Task brief:
The expected output is each entry, given again exactly.

____

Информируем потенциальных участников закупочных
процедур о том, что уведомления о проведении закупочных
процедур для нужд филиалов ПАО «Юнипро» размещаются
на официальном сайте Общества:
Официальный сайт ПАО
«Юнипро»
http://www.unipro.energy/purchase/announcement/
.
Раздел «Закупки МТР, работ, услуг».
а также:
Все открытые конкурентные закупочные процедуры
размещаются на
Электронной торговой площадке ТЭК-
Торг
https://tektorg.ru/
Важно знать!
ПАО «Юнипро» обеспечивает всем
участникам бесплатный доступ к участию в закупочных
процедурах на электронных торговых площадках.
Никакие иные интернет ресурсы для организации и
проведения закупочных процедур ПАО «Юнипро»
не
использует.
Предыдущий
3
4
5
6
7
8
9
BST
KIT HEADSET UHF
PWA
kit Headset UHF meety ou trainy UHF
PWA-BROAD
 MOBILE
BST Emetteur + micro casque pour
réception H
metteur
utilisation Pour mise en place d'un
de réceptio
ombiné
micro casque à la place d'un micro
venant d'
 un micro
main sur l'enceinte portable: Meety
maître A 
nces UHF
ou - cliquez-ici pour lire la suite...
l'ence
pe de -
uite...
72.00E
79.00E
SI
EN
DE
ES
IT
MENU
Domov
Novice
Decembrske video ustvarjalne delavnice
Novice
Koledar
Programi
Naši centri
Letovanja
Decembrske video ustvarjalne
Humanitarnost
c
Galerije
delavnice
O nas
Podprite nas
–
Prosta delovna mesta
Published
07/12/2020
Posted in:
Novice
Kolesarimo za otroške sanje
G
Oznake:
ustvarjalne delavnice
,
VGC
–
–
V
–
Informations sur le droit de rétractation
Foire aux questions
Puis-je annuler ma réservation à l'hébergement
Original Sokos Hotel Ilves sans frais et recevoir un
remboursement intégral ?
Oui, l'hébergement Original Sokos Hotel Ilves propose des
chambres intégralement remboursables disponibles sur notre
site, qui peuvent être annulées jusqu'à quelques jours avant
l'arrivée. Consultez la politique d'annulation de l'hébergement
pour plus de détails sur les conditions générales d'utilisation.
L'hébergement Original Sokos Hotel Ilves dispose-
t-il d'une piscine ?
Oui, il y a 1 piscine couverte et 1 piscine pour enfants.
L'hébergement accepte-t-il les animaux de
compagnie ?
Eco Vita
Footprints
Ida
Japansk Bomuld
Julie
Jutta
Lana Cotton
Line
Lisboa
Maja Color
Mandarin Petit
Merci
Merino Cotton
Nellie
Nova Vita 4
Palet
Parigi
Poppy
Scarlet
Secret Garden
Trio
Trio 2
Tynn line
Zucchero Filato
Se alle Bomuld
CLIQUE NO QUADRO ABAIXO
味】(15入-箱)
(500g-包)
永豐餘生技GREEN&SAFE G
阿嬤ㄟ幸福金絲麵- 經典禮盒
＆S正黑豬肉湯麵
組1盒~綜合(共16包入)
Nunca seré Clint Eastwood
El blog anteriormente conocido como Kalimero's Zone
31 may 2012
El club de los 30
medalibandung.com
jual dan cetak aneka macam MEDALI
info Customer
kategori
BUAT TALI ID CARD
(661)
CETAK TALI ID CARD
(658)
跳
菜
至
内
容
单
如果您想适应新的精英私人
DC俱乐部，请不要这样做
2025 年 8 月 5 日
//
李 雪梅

____

Answer below:
Информируем потенциальных участников закупочных
процедур о том, что уведомления о проведении закупочных
процедур для нужд филиалов ПАО «Юнипро» размещаются
на официальном сайте Общества:
Официальный сайт ПАО
«Юнипро»
http://www.unipro.energy/purchase/announcement/
.
Раздел «Закупки МТР, работ, услуг».
а также:
Все открытые конкурентные закупочные процедуры
размещаются на
Электронной торговой площадке ТЭК-
Торг
https://tektorg.ru/
Важно знать!
ПАО «Юнипро» обеспечивает всем
участникам бесплатный доступ к участию в закупочных
процедурах на электронных торговых площадках.
Никакие иные интернет ресурсы для организации и
проведения закупочных процедур ПАО «Юнипро»
не
использует.
Предыдущий
3
4
5
6
7
8
9
BST
KIT HEADSET UHF
PWA
kit Headset UHF meety ou trainy UHF
PWA-BROAD
 MOBILE
BST Emetteur + micro casque pour
réception H
metteur
utilisation Pour mise en place d'un
de réceptio
ombiné
micro casque à la place d'un micro
venant d'
 un micro
main sur l'enceinte portable: Meety
maître A 
nces UHF
ou - cliquez-ici pour lire la suite...
l'ence
pe de -
uite...
72.00E
79.00E
SI
EN
DE
ES
IT
MENU
Domov
Novice
Decembrske video ustvarjalne delavnice
Novice
Koledar
Programi
Naši centri
Letovanja
Decembrske video ustvarjalne
Humanitarnost
c
Galerije
delavnice
O nas
Podprite nas
–
Prosta delovna mesta
Published
07/12/2020
Posted in:
Novice
Kolesarimo za otroške sanje
G
Oznake:
ustvarjalne delavnice
,
VGC
–
–
V
–
Informations sur le droit de rétractation
Foire aux questions
Puis-je annuler ma réservation à l'hébergement
Original Sokos Hotel Ilves sans frais et recevoir un
remboursement intégral ?
Oui, l'hébergement Original Sokos Hotel Ilves propose des
chambres intégralement remboursables disponibles sur notre
site, qui peuvent être annulées jusqu'à quelques jours avant
l'arrivée. Consultez la politique d'annulation de l'hébergement
pour plus de détails sur les conditions générales d'utilisation.
L'hébergement Original Sokos Hotel Ilves dispose-
t-il d'une piscine ?
Oui, il y a 1 piscine couverte et 1 piscine pour enfants.
L'hébergement accepte-t-il les animaux de
compagnie ?
Eco Vita
Footprints
Ida
Japansk Bomuld
Julie
Jutta
Lana Cotton
Line
Lisboa
Maja Color
Mandarin Petit
Merci
Merino Cotton
Nellie
Nova Vita 4
Palet
Parigi
Poppy
Scarlet
Secret Garden
Trio
Trio 2
Tynn line
Zucchero Filato
Se alle Bomuld
CLIQUE NO QUADRO ABAIXO
味】(15入-箱)
(500g-包)
永豐餘生技GREEN&SAFE G
阿嬤ㄟ幸福金絲麵- 經典禮盒
＆S正黑豬肉湯麵
組1盒~綜合(共16包入)
Nunca seré Clint Eastwood
El blog anteriormente conocido como Kalimero's Zone
31 may 2012
El club de los 30
medalibandung.com
jual dan cetak aneka macam MEDALI
info Customer
kategori
BUAT TALI ID CARD
(661)
CETAK TALI ID CARD
(658)
跳
菜
至
内
容
单
如果您想适应新的精英私人
DC俱乐部，请不要这样做
2025 年 8 月 5 日
//
李 雪梅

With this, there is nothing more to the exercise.